▶ [What you have to do]:
Every line holding "Power" should be copied from the records below.

Stored items:
========

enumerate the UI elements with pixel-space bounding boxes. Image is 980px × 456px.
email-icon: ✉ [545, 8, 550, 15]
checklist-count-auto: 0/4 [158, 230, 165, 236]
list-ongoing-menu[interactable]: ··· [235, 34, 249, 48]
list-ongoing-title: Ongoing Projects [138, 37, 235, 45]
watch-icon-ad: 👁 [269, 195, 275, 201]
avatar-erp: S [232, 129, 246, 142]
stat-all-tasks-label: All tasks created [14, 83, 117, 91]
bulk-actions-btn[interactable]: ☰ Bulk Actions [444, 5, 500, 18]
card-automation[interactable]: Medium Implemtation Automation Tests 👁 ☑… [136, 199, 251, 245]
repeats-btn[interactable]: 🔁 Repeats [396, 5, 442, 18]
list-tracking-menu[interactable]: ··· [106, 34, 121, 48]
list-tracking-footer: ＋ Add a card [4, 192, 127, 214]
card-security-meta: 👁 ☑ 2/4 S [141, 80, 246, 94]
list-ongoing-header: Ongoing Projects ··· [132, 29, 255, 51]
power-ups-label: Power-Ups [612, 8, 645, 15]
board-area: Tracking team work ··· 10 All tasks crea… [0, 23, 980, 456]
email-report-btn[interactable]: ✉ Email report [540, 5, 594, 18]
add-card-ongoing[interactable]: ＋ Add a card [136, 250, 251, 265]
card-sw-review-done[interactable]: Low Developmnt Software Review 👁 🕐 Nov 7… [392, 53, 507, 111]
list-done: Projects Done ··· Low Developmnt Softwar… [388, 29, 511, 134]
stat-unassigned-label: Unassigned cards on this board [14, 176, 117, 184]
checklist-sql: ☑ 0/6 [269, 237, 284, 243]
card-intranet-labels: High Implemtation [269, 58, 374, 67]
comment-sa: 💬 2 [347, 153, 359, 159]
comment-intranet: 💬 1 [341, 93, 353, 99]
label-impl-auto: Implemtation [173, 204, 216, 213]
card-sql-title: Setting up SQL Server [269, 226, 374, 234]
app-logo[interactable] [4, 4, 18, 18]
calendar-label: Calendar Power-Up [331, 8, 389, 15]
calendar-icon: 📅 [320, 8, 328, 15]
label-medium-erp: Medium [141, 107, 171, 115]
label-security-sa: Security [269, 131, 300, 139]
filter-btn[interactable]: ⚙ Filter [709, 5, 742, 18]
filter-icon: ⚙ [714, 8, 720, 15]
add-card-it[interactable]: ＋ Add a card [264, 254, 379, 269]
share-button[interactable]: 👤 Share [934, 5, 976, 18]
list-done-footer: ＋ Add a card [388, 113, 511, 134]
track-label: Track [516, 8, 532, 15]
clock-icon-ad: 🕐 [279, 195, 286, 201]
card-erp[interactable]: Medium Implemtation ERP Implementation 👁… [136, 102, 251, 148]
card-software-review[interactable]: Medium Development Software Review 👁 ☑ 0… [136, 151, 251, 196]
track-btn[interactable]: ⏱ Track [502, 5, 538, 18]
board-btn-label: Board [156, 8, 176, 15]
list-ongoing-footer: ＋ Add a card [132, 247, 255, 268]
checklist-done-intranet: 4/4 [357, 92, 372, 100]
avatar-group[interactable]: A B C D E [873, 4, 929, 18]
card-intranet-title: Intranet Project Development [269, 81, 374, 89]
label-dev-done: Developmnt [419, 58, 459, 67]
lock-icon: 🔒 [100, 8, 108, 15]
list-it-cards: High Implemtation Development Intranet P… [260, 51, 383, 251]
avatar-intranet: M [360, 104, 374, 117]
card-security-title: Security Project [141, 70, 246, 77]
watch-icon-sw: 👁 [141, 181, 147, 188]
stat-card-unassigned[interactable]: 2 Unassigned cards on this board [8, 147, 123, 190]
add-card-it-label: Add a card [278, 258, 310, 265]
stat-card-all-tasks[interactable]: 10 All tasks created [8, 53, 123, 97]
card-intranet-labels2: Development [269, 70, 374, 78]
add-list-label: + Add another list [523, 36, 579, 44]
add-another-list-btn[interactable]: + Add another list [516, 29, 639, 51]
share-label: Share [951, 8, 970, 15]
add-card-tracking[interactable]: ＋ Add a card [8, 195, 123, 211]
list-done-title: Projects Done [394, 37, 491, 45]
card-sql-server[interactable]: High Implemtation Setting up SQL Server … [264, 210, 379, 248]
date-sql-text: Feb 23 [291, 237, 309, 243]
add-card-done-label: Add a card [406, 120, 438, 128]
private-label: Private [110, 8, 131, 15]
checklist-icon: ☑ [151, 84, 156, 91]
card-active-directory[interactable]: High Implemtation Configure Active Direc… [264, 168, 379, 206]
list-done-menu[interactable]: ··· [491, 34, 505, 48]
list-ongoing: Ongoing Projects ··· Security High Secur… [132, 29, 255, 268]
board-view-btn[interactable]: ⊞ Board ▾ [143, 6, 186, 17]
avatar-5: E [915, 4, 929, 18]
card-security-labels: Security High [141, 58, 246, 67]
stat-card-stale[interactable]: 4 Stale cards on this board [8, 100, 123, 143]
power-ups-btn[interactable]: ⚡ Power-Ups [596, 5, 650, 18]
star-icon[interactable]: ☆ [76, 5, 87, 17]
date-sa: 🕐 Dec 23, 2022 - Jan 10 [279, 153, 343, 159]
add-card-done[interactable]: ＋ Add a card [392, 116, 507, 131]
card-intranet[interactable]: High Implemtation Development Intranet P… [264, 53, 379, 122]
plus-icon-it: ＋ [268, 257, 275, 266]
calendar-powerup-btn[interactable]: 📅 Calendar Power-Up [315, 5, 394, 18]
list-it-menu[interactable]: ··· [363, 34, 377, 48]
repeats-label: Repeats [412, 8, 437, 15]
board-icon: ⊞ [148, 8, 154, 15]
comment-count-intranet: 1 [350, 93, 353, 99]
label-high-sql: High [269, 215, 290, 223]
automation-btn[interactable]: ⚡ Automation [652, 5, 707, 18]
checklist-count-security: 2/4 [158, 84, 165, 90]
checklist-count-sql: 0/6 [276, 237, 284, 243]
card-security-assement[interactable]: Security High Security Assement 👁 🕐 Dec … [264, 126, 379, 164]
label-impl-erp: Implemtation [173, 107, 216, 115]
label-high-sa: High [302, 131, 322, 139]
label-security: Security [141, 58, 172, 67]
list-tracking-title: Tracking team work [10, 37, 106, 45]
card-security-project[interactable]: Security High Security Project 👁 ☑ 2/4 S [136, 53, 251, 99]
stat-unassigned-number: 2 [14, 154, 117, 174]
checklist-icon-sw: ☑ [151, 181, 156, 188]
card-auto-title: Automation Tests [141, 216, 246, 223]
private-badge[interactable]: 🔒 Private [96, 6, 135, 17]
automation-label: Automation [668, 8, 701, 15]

========

▶ [Completed task]:
power-ups-label: Power-Ups [612, 8, 645, 15]
calendar-label: Calendar Power-Up [331, 8, 389, 15]
power-ups-btn[interactable]: ⚡ Power-Ups [596, 5, 650, 18]
calendar-powerup-btn[interactable]: 📅 Calendar Power-Up [315, 5, 394, 18]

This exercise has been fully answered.